Beyond Shannon: UCSD’s KDC Framework Shifts Wireless Paradigms from Bits to Token-Native Communication

Friday, Apr 3, 2026

Beyond Shannon: UCSD’s KDC Framework Shifts Wireless Paradigms from Bits to Token-Native Communication

For over seven decades, wireless systems have been built on Shannon's foundational bargain: deliver every bit as faithfully as possible. 5G, Wi-Fi, and every protocol in between optimize for bit-level fidelity. But in real wireless environments with packet loss, fading channels, and unpredictable interference, that insistence on exact reconstruction often means higher latency, wasted bandwidth, and brittle performance on the tasks that actually matter.

A UC San Diego research team led by PhD student @Xingyu Chen from CWC Director Professor @Xinyu Zhang's group is proposing a fundamentally different paradigm. Their framework, KDC (Knowledge-Driven Communication), replaces the bit-centric communication with the token, a semantic unit grounded in meaning rather than signal reconstruction. Instead of treating all bits as equally important, KDC leverages multimodal foundation models to extract a lightweight, task-specific operator for each data modality, then prioritizes the tokens that carry the most knowledge for the downstream task.

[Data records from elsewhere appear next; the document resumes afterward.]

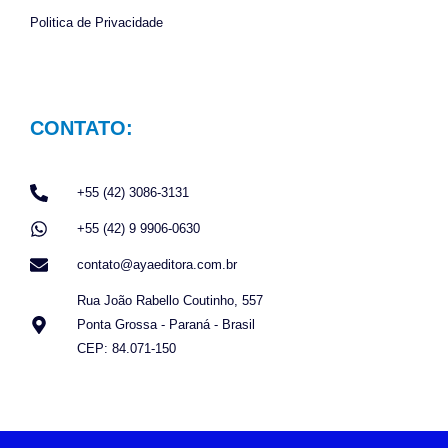
Politica de Privacidade
CONTATO:
+55 (42) 3086-3131
+55 (42) 9 9906-0630
contato@ayaeditora.com.br
Rua João Rabello Coutinho, 557
Ponta Grossa - Paraná - Brasil
CEP: 84.071-150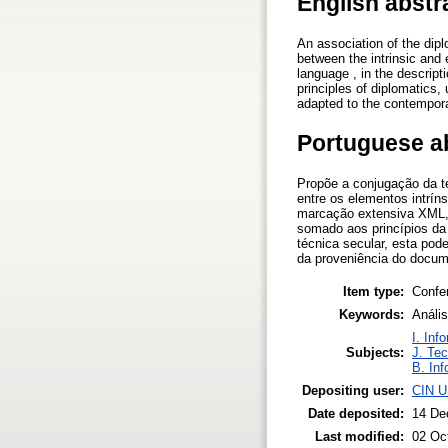
English abstr
An association of the dip
between the intrinsic and
language , in the descript
principles of diplomatics,
adapted to the contemporar
Portuguese a
Propõe a conjugação da 
entre os elementos intrín
marcação extensiva XML, 
somado aos princípios da
técnica secular, esta po
da proveniência do docume
Item type:
Confe
Keywords:
Análi
I. Inf
Subjects:
J. Tec
B. Inf
Depositing user:
CIN U
Date deposited:
14 De
Last modified:
02 Oc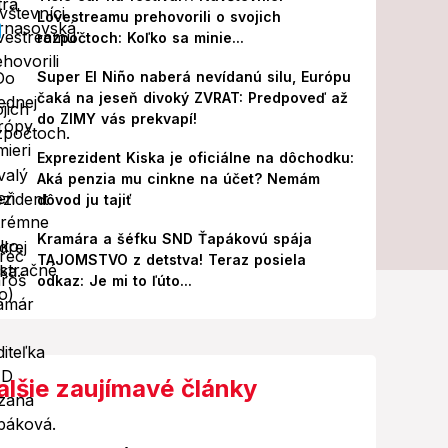
Lovestreamu prehovorili o svojich
rozpočtoch: Koľko sa minie...
Super El Niño naberá nevídanú silu, Európu
čaká na jeseň divoký ZVRAT: Predpoveď až
do ZIMY vás prekvapí!
Exprezident Kiska je oficiálne na dôchodku:
Aká penzia mu cinkne na účet? Nemám
dôvod ju tajiť
Kramára a šéfku SND Ťapákovú spája
TAJOMSTVO z detstva! Teraz posiela
odkaz: Je mi to ľúto...
alšie zaujímavé články
Foto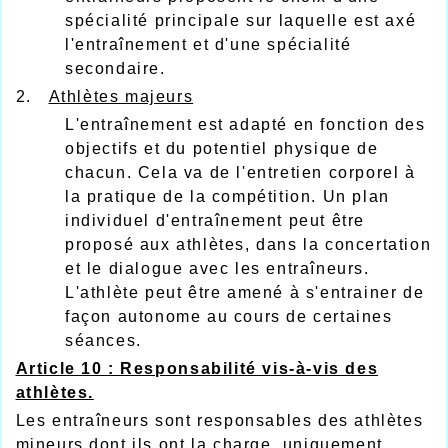
spécialité principale sur laquelle est axé
l'entraînement et d'une spécialité
secondaire.
2.
Athlètes majeurs
L'entraînement est adapté en fonction des
objectifs et du potentiel physique de
chacun. Cela va de l'entretien corporel à
la pratique de la compétition. Un plan
individuel d'entraînement peut être
proposé aux athlètes, dans la concertation
et le dialogue avec les entraîneurs.
L'athlète peut être amené à s'entrainer de
façon autonome au cours de certaines
séances.
Article 10 : Responsabilité vis-à-vis des
athlètes.
Les entraîneurs sont responsables des athlètes
mineurs dont ils ont la charge, uniquement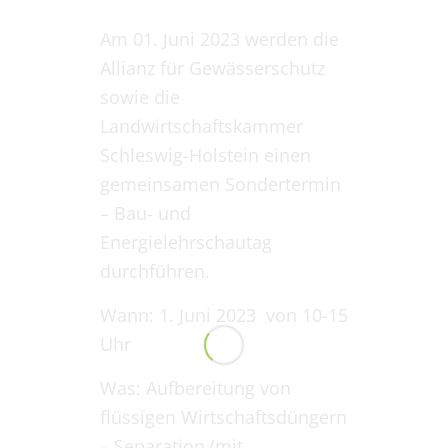
Am 01. Juni 2023 werden die
Allianz für Gewässerschutz
sowie die
Landwirtschaftskammer
Schleswig-Holstein einen
gemeinsamen Sondertermin
– Bau- und
Energielehrschautag
durchführen.
Wann: 1. Juni 2023 von 10-15
Uhr
Was: Aufbereitung von
flüssigen Wirtschaftsdüngern
– Separation (mit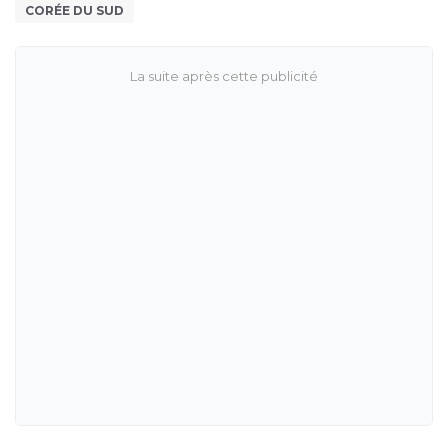
CORÉE DU SUD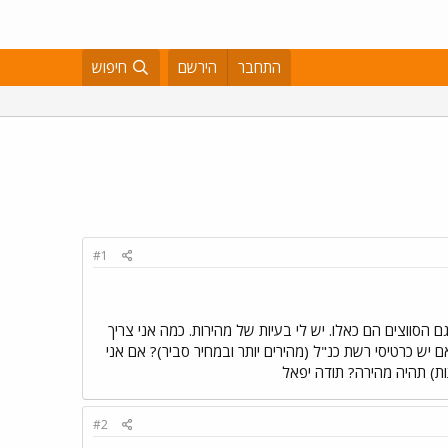
התחבר
הירשם
חיפוש
#1
, אני עובד בישום על רשת כששני המחשבים סמוכים ומחוברים לאותו HUB או סווץ'. הכרטיסם הם של 100 וגם הסווצים הם כאלו. יש לי בעיות של מהירות. כמה אני צריך
יש כרטיסי רשת כנ"ל (מהירים יותר ובמחיר סביר)? אם אני
ת) תהיה מהירה? תודה יפאל
#2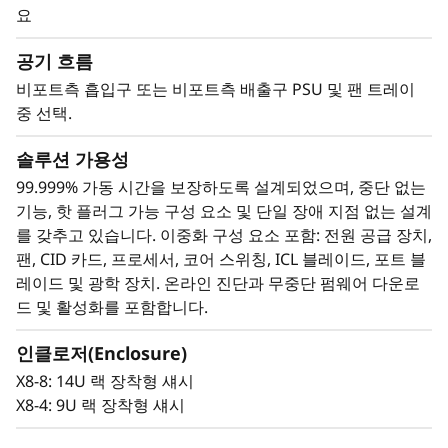
Director는 내장형 SAN AI를 통합하여 애플리케이
요
션 인프라 관리를 자동화합니다. 이 제품은 강력한
공기 흐름
분석 아키텍처를 통해 수동 관리를 최소화하여, 증
가하는 작업 부하와 인프라 복잡성에도 불구하고
비포트측 흡입구 또는 비포트측 배출구 PSU 및 팬 트레이
안정성과 효율성을 유지하는 탄력적인 네트워크를
중 선택.
구축합니다.
솔루션 가용성
99.999% 가동 시간을 보장하도록 설계되었으며, 중단 없는
기능, 핫 플러그 가능 구성 요소 및 단일 장애 지점 없는 설계
를 갖추고 있습니다. 이중화 구성 요소 포함: 전원 공급 장치,
팬, CID 카드, 프로세서, 코어 스위칭, ICL 블레이드, 포트 블
레이드 및 광학 장치. 온라인 진단과 무중단 펌웨어 다운로
드 및 활성화를 포함합니다.
인클로저(Enclosure)
X8-8: 14U 랙 장착형 섀시
X8-4: 9U 랙 장착형 섀시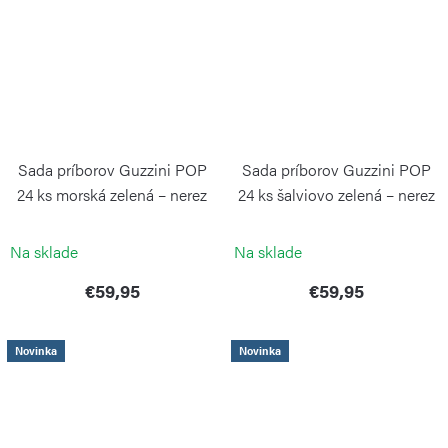
Sada príborov Guzzini POP
Sada príborov Guzzini POP
24 ks morská zelená – nerez
24 ks šalviovo zelená – nerez
GUZZINI
GUZZINI
Na sklade
Na sklade
€59,95
€59,95
Novinka
Novinka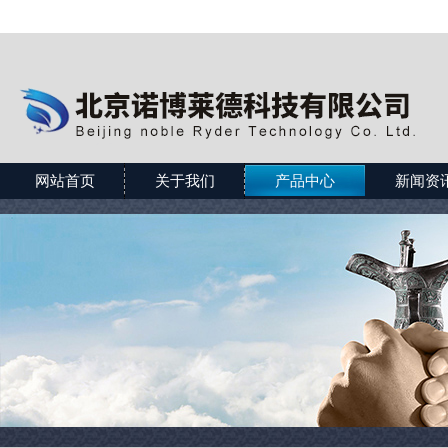
网站首页
关于我们
产品中心
新闻资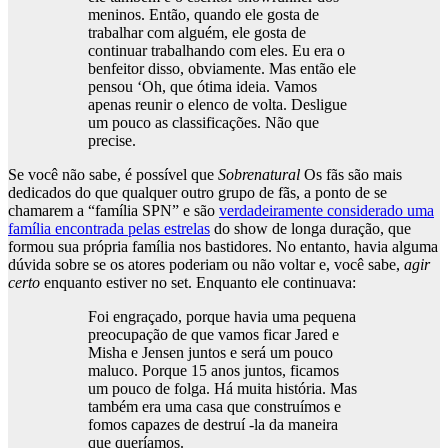
meninos. Então, quando ele gosta de
trabalhar com alguém, ele gosta de
continuar trabalhando com eles. Eu era o
benfeitor disso, obviamente. Mas então ele
pensou ‘Oh, que ótima ideia. Vamos
apenas reunir o elenco de volta. Desligue
um pouco as classificações. Não que
precise.
Se você não sabe, é possível que
Sobrenatural
Os fãs são mais
dedicados do que qualquer outro grupo de fãs, a ponto de se
chamarem a “família SPN” e são
verdadeiramente considerado uma
família encontrada pelas estrelas
do show de longa duração, que
formou sua própria família nos bastidores. No entanto, havia alguma
dúvida sobre se os atores poderiam ou não voltar e, você sabe,
agir
certo
enquanto estiver no set. Enquanto ele continuava:
Foi engraçado, porque havia uma pequena
preocupação de que vamos ficar Jared e
Misha e Jensen juntos e será um pouco
maluco. Porque 15 anos juntos, ficamos
um pouco de folga. Há muita história. Mas
também era uma casa que construímos e
fomos capazes de destruí -la da maneira
que queríamos.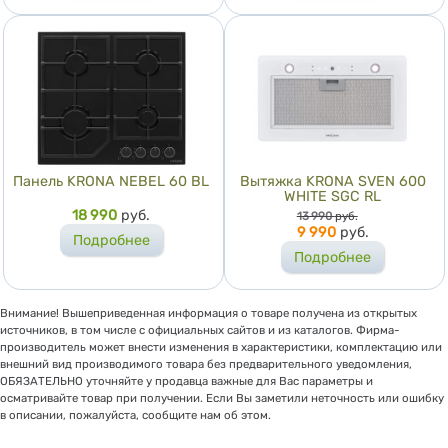
Панель KRONA NEBEL 60 BL
Вытяжка KRONA SVEN 600
WHITE SGC RL
Цена
18 990
руб.
Цена
13 990
руб.
9 990
руб.
Подробнее
Подробнее
Внимание! Вышеприведенная информация о товаре получена из открытых
источников, в том числе с официальных сайтов и из каталогов. Фирма-
производитель может внести изменения в характеристики, комплектацию или
внешний вид производимого товара без предварительного уведомления,
ОБЯЗАТЕЛЬНО уточняйте у продавца важные для Вас параметры и
осматривайте товар при получении. Если Вы заметили неточность или ошибку
в описании, пожалуйста, сообщите нам об этом.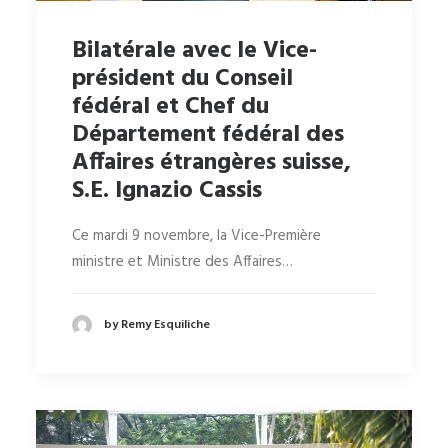
Bilatérale avec le Vice-
président du Conseil
fédéral et Chef du
Département fédéral des
Affaires étrangères suisse,
S.E. Ignazio Cassis
Ce mardi 9 novembre, la Vice-Première
ministre et Ministre des Affaires…
by Remy Esquiliche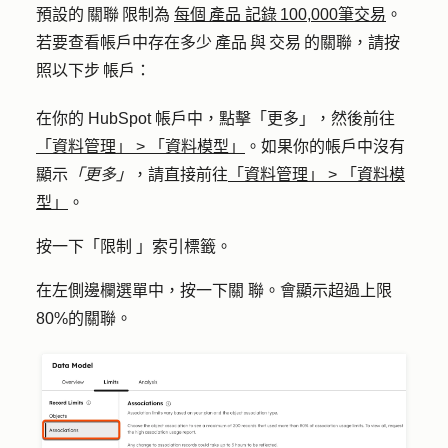
預設的 關聯 限制為
每個 產品 記錄 100,000筆交易
。
若要查看帳戶中存在多少 產品 與 交易 的關聯，請按
照以下步 帳戶：
在你的 HubSpot 帳戶中，點擊
「更多」
，然後前往
「資料管理」
>
「資料模型」
。如果你的帳戶中沒有
顯示
「更多」
，請直接前往
「資料管理」
>
「資料模
型」
。
按一下「
限制
」索引標籤。
在左側邊欄選單中，按一下關
聯
。會顯示超過上限
80%的關聯。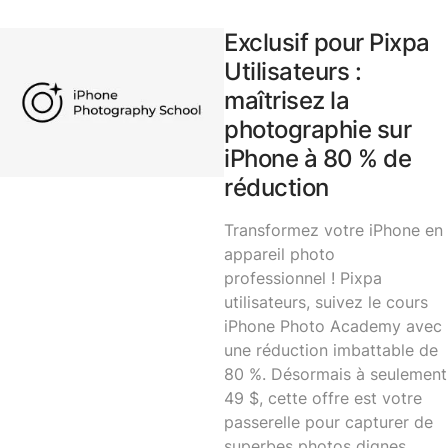
Exclusif pour Pixpa
Utilisateurs :
maîtrisez la
photographie sur
iPhone à 80 % de
réduction
Transformez votre iPhone en
appareil photo
professionnel ! Pixpa
utilisateurs, suivez le cours
iPhone Photo Academy avec
une réduction imbattable de
80 %. Désormais à seulement
49 $, cette offre est votre
passerelle pour capturer de
superbes photos dignes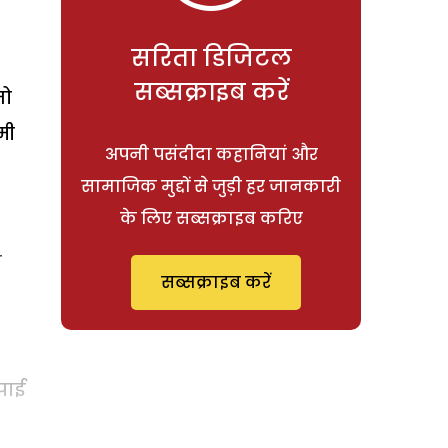
सरिता डिजिटल
सब्सक्राइब करें
जो
मी
अपनी पसंदीदा कहानियां और
सामाजिक मुद्दों से जुड़ी हर जानकारी
के लिए सब्सक्राइब करिए
ी
सब्सक्राइब करें
पाई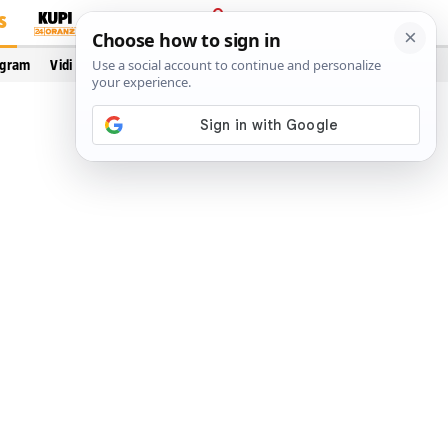
S
PRIJAVA
ogram
Vidi još…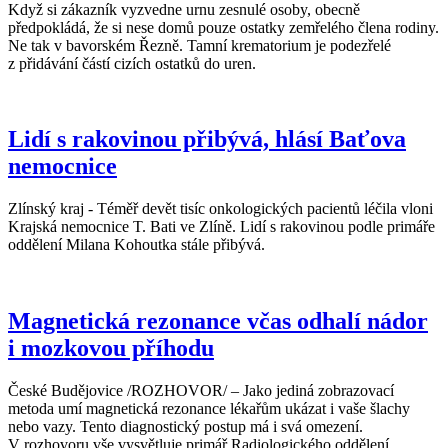
Když si zákazník vyzvedne urnu zesnulé osoby, obecně
předpokládá, že si nese domů pouze ostatky zemřelého člena rodiny.
Ne tak v bavorském Řezně. Tamní krematorium je podezřelé
z přidávání částí cizích ostatků do uren.
Lidí s rakovinou přibývá, hlásí Baťova
nemocnice
Zlínský kraj - Téměř devět tisíc onkologických pacientů léčila vloni
Krajská nemocnice T. Bati ve Zlíně. Lidí s rakovinou podle primáře
oddělení Milana Kohoutka stále přibývá.
Magnetická rezonance včas odhalí nádor
i mozkovou příhodu
České Budějovice /ROZHOVOR/ – Jako jediná zobrazovací
metoda umí magnetická rezonance lékařům ukázat i vaše šlachy
nebo vazy. Tento diagnostický postup má i svá omezení.
V rozhovoru vše vysvětluje primář Radiologického oddělení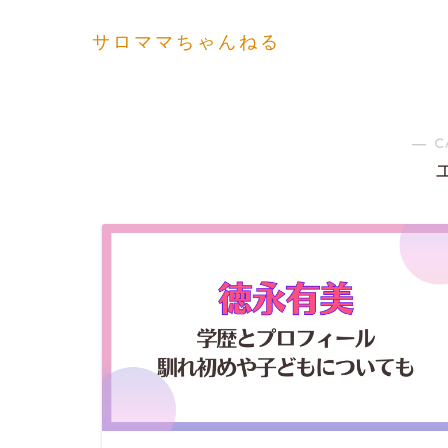
サロママちゃんねる
― C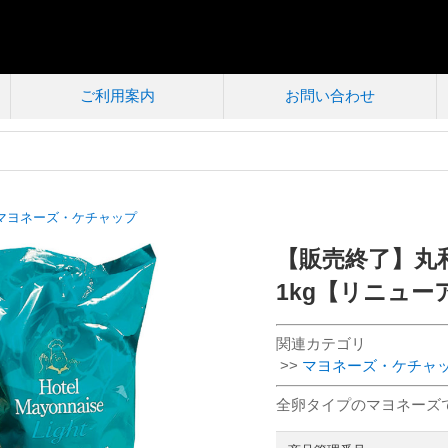
ご利用案内
お問い合わせ
マヨネーズ・ケチャップ
【販売終了】丸
1kg【リニュー
関連カテゴリ
>>
マヨネーズ・ケチャ
全卵タイプのマヨネーズ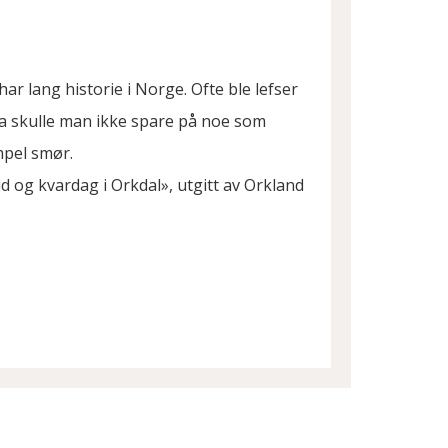
 har lang historie i Norge. Ofte ble lefser
Da skulle man ikke spare på noe som
mpel smør.
d og kvardag i Orkdal», utgitt av Orkland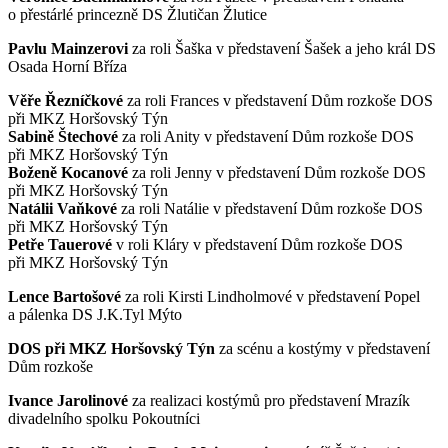
o přestárlé princezně DS Žlutičan Žlutice
Pavlu Mainzerovi
za roli Šaška v představení Šašek a jeho král DS
Osada Horní Bříza
Věře Řezníčkové
za roli Frances v představení Dům rozkoše DOS
při MKZ Horšovský Týn
Sabině Štechové
za roli Anity v představení Dům rozkoše DOS
při MKZ Horšovský Týn
Boženě Kocanové
za roli Jenny v představení Dům rozkoše DOS
při MKZ Horšovský Týn
Natálii Vaňkové
za roli Natálie v představení Dům rozkoše DOS
při MKZ Horšovský Týn
Petře Tauerové
v roli Kláry v představení Dům rozkoše DOS
při MKZ Horšovský Týn
Lence Bartošové
za roli Kirsti Lindholmové v představení Popel
a pálenka DS J.K.Tyl Mýto
DOS při MKZ Horšovský Týn
za scénu a kostýmy v představení
Dům rozkoše
Ivance Jarolinové
za realizaci kostýmů pro představení Mrazík
divadelního spolku Pokoutníci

On the receiver side, the system pairs a pretrained shared knowledge base with dynamically updated context, enabling it to fill in gaps and recover task-relevant meaning even under heavy packet loss. The result isn't just compression. It's a communication system that reasons about what to send.

Semantic communication has been widely studied in recent years, with a growing body of work exploring learned codecs, joint source-channel coding, and task-oriented transmission. KDC builds on this momentum but pushes the boundary further. Rather than optimizing a single neural codec end-to-end, it introduces a modular, knowledge-driven architecture that generalizes across modalities and tasks, laying the foundation for agent-to-agent, token-native communication.

The team tested KDC across image, video, LiDAR, and radar data, running experiments over real 5G, Wi-Fi, and LoRa links. Under lossy, unstable channel conditions, KDC maintained significantly stronger task performance compared to conventional approaches, demonstrating that tokens, not bits, may be the right abstraction for the AI-native wireless stack.

The work was featured in a talk at @Samsung Research America’s SPARK Sessions and will be presented at #NSDI '26 on May 4th in Renton, WA. Learn more at the project website: https://bit2token.github.io/

As AI agents increasingly rely on real-time multimodal perception to act in the physical world, the communication layer will need to keep up. KDC points toward that future: a post-Shannon framework where wireless systems don't just move data, but move knowledge.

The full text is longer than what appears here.